## What is expected
Look below for the line containing "September 2010"; from there through the line containing "رایگان - در گوگل پلی", both lines included, please set down each line exactly and nothing else.

## Information supplied
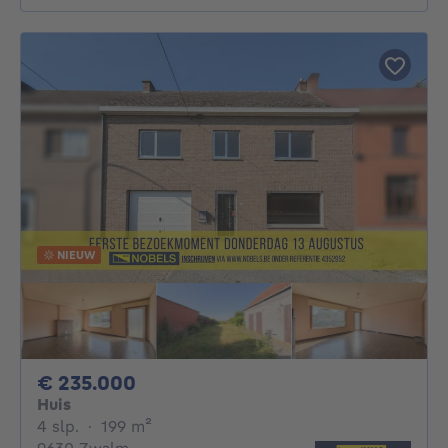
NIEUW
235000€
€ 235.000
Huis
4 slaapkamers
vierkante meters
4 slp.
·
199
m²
---
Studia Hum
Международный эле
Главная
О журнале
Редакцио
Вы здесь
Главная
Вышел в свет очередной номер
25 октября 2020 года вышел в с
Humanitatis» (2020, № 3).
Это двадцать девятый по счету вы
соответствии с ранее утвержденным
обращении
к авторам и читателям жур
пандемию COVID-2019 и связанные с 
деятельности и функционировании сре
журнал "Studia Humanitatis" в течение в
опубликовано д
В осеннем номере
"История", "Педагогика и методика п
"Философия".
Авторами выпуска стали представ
---
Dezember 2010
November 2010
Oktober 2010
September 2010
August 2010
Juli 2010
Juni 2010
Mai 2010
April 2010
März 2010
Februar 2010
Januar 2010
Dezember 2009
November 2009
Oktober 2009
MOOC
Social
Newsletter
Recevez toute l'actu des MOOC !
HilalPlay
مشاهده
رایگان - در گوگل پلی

## Solution to this problem
September 2010
August 2010
Juli 2010
Juni 2010
Mai 2010
April 2010
März 2010
Februar 2010
Januar 2010
Dezember 2009
November 2009
Oktober 2009
MOOC
Social
Newsletter
Recevez toute l'actu des MOOC !
HilalPlay
مشاهده
رایگان - در گوگل پلی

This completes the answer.